Aussie selectors keeping up the ruthless tradition of basing their selections (and forced retirements) on Ashes and World Cup cycles whether or not players still have cricket left in them!!
http://www.dailymail.co.uk/sport/cricket/article-1368943/CRICKET-WORLD-CUP-2011-Ricky-Ponting-leave-Australia-captaincy-head-held-high.html](http://www.dailymail.co.uk/sport/cricket/article-1368943/CRICKET-WORLD-CUP-2011-Ricky-Ponting-leave-Australia-captaincy-head-held-high.html)
He is seemingly being dragged ranting and raving into retirement, an undignified end for a great player and a man who conducts himself far better off the field than he does on it. If Ricky Ponting is about to make his last appearance for Australia - and defeat by India in Ahmedabad on Wednesday would seem certain to signal the end - then he deserves to be remembered as the second best batsman his country has produced after Don Bradman and second only to Sachin Tendulkar among the modern greats. But his exit is proving far removed from the fanfare of tributes he deserves.
**Sportsmail reveals that Ponting is planning to retire from international cricket as soon as Australia are knocked out of the World Cup, and wants to end his career captaining a county. **
He is determined to jump before he is pushed, his ratty behaviour in this tournament betraying frustration at not being able to go out on his own terms, as a winner and his country’s most successful leader. Such a brilliant player - he has hit 39 Test hundreds and 29 one-day centuries and proved himself a worthy captain - should not be forced to consider his future amid recriminations over his onfield behaviour and whispers among his own board that the time has come to end an era.

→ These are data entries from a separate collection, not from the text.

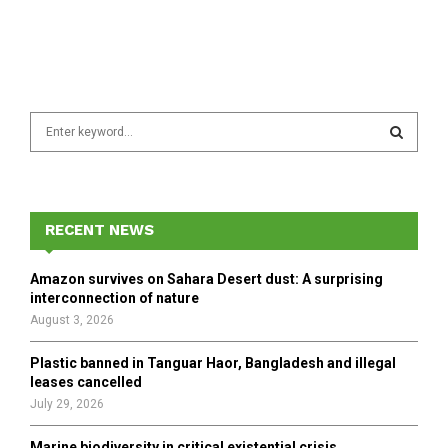
S
e
a
S
r
c
E
h
RECENT NEWS
f
A
o
Amazon survives on Sahara Desert dust: A surprising
r
R
interconnection of nature
:
August 3, 2026
C
Plastic banned in Tanguar Haor, Bangladesh and illegal
H
leases cancelled
July 29, 2026
Marine biodiversity in critical existential crisis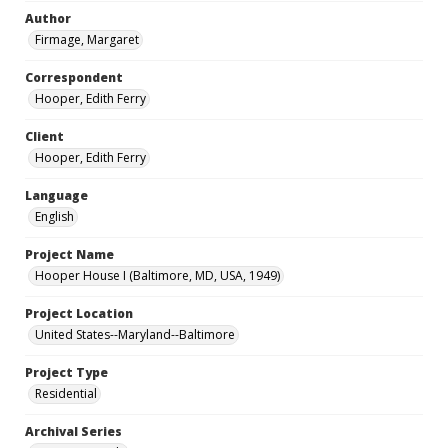
Author
Firmage, Margaret
Correspondent
Hooper, Edith Ferry
Client
Hooper, Edith Ferry
Language
English
Project Name
Hooper House I (Baltimore, MD, USA, 1949)
Project Location
United States--Maryland--Baltimore
Project Type
Residential
Archival Series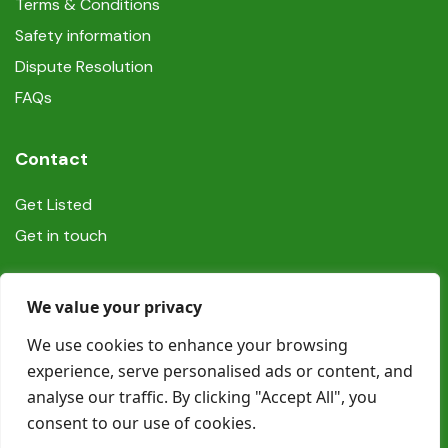
Terms & Conditions
Safety information
Dispute Resolution
FAQs
Contact
Get Listed
Get in touch
Social
We value your privacy
We use cookies to enhance your browsing
experience, serve personalised ads or content, and
analyse our traffic. By clicking "Accept All", you
consent to our use of cookies.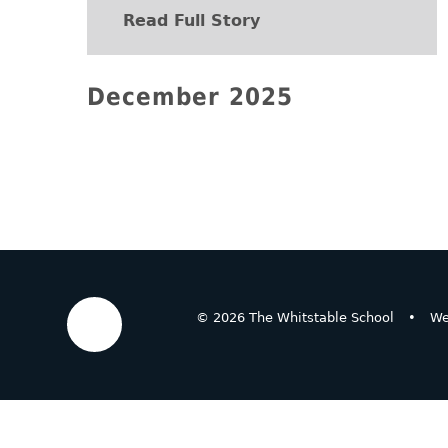
Read Full Story
December 2025
© 2026 The Whitstable School
•
We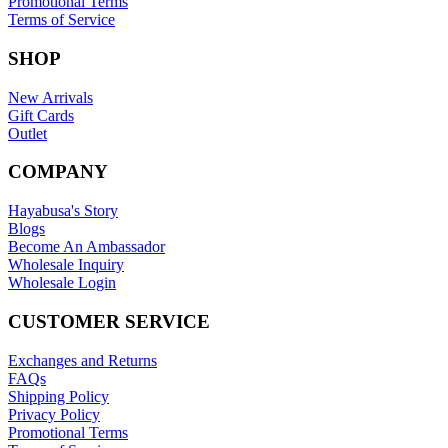
Promotional Terms
Terms of Service
SHOP
New Arrivals
Gift Cards
Outlet
COMPANY
Hayabusa's Story
Blogs
Become An Ambassador
Wholesale Inquiry
Wholesale Login
CUSTOMER SERVICE
Exchanges and Returns
FAQs
Shipping Policy
Privacy Policy
Promotional Terms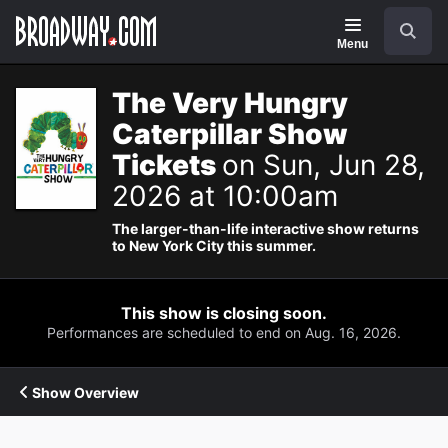
Navigation
Search
Menu
The Very Hungry
Caterpillar Show
Tickets
on Sun, Jun 28,
2026 at 10:00am
The larger-than-life interactive show returns
to New York City this summer.
This show is closing soon.
Performances are scheduled to end on Aug. 16, 2026.
Show Overview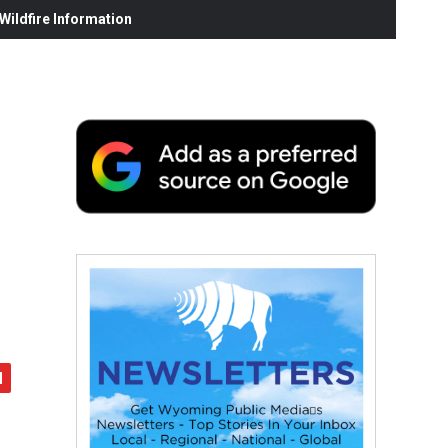
ildfire Information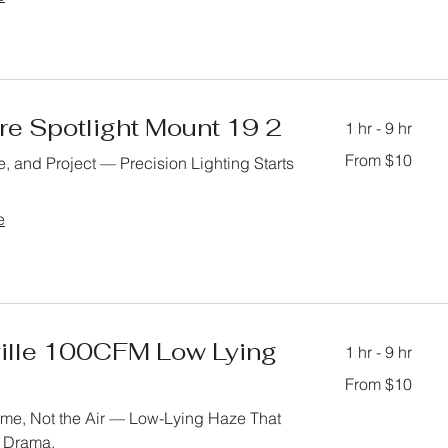
re Spotlight Mount 19 2
1 hr - 9 hr
From
From $10
, and Project — Precision Lighting Starts
10
US
dollars
e
ille 100CFM Low Lying
1 hr - 9 hr
From
From $10
10
US
dollars
rame, Not the Air — Low-Lying Haze That
e Drama.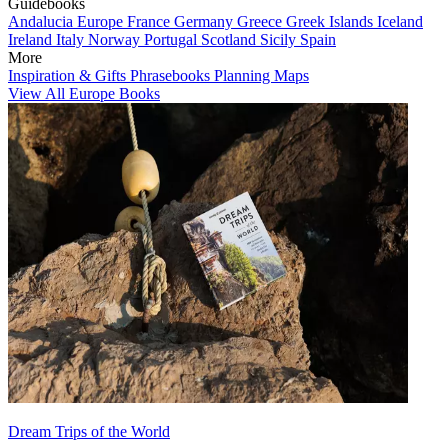
Guidebooks
Andalucia
Europe
France
Germany
Greece
Greek Islands
Iceland
Ireland
Italy
Norway
Portugal
Scotland
Sicily
Spain
More
Inspiration & Gifts
Phrasebooks
Planning Maps
View All Europe Books
Dream Trips of the World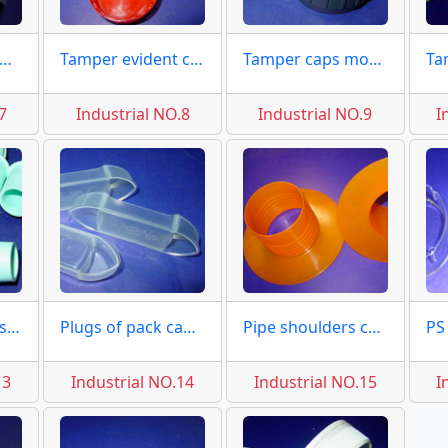
ugs and seals moulds
Tamper evident caps 53mm
Tamper caps mould chemical
7
Industrial NO.8
Industrial NO.9
I
Small plugs seals molds
Plugs of pack caps molds
Pipe shoulders covers molds
13
Industrial NO.14
Industrial NO.15
I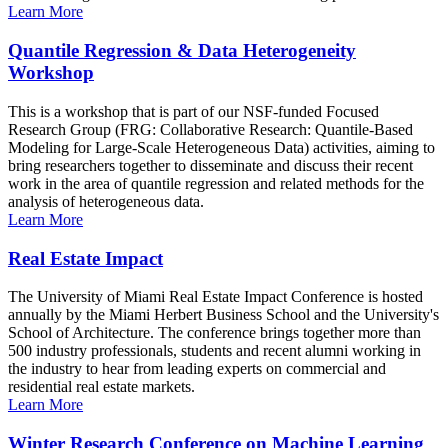
Learn More
Quantile Regression & Data Heterogeneity
Workshop
This is a workshop that is part of our NSF-funded Focused
Research Group (FRG: Collaborative Research: Quantile-Based
Modeling for Large-Scale Heterogeneous Data) activities, aiming to
bring researchers together to disseminate and discuss their recent
work in the area of quantile regression and related methods for the
analysis of heterogeneous data.
Learn More
Real Estate Impact
The University of Miami Real Estate Impact Conference is hosted
annually by the Miami Herbert Business School and the University's
School of Architecture. The conference brings together more than
500 industry professionals, students and recent alumni working in
the industry to hear from leading experts on commercial and
residential real estate markets.
Learn More
Winter Research Conference on Machine Learning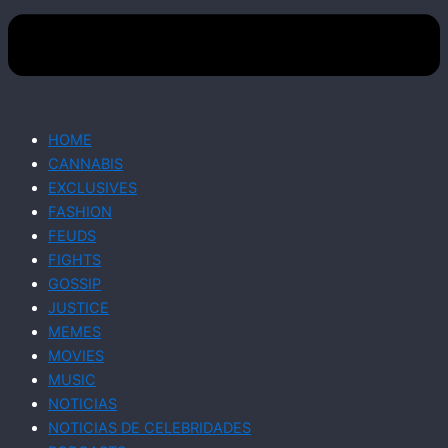
HOME
CANNABIS
EXCLUSIVES
FASHION
FEUDS
FIGHTS
GOSSIP
JUSTICE
MEMES
MOVIES
MUSIC
NOTICIAS
NOTICIAS DE CELEBRIDADES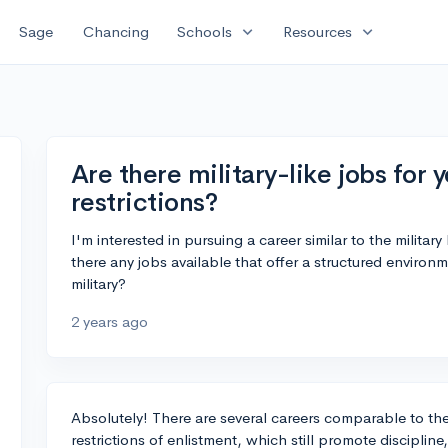
expand_more
expand_more
Sage
Chancing
Schools
Resources
Are there military-like jobs for
restrictions?
I'm interested in pursuing a career similar to the military
there any jobs available that offer a structured environm
military?
2 years ago
Absolutely! There are several careers comparable to the 
restrictions of enlistment, which still promote disciplin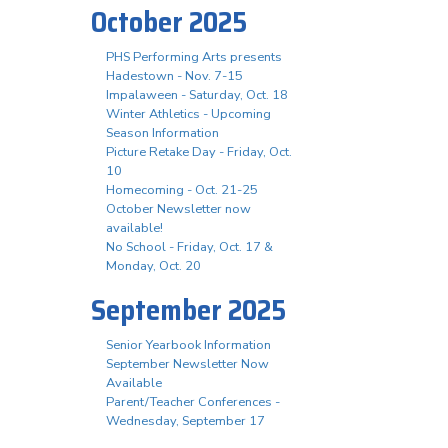
October 2025
PHS Performing Arts presents
Hadestown - Nov. 7-15
Impalaween - Saturday, Oct. 18
Winter Athletics - Upcoming
Season Information
Picture Retake Day - Friday, Oct.
10
Homecoming - Oct. 21-25
October Newsletter now
available!
No School - Friday, Oct. 17 &
Monday, Oct. 20
September 2025
Senior Yearbook Information
September Newsletter Now
Available
Parent/Teacher Conferences -
Wednesday, September 17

But Ponting has brought it on himself. His desperation not to be remembered as the captain who lost three Ashes series has increased his bad behaviour, as his spat with the umpires over their failure to dismiss Kevin Pietersen in the Melbourne Test over Christmas emphasised.
In this World Cup, his conduct has been akin to the thrashings of a drowning man. First Ponting was disciplined for damaging a dressing room TV set. Then he admonished team-mate Steve Smith over a collision in the field, before refusing to walk against Pakistan when he had clearly edged the ball, a ‘sin’ amplified on the same weekend when Tendulkar walked in Chennai after umpire Steve Davies had ruled him not out against West Indies. Yet, this is one of the most impressive sportsmen I have met, a man who oozes class and authority, at odds with the foulmouthed bad loser we are now seeing more of in public.
The Ponting I have known is revered by his team-mates, respected by opponents and admired far more than Michael Clarke, who Cricket Australia seem determined to anoint as captain in their desperation to connect with a younger Australian public. It seems a metrosexual man with tattoos is more appealing than a cricketer and man of substance. The fact that Ponting privately believes Clarke has been trying to undermine him for some considerable time in a bid to take his job has just added to his angst.
On Tuesday Paul Marsh, chief executive of the Australian Cricketers Association slammed as ‘gutless and irresponsible’ an unnamed board official who has leaked that it is time for Ponting to go. Certainly it seems weak of Cricket Australia to do their bad-mouthing anonymously. It is not Ponting’s fault that, at 36, he was just young enough to play on for a couple of years beyond the plethora of greats who were able to bow out at the perfect time. Ponting should retire with a sense of pride, remembering how far he has come from the troubled youth who was beaten up in a Sydney bar 12 years ago and admitted he had a problem with alcohol.
The journey since then has been hugely successful but increasingly problematic. Now he intends to end it in the far more tranquil surroundings of an English county, being top dog. He deserves to hold his head high again.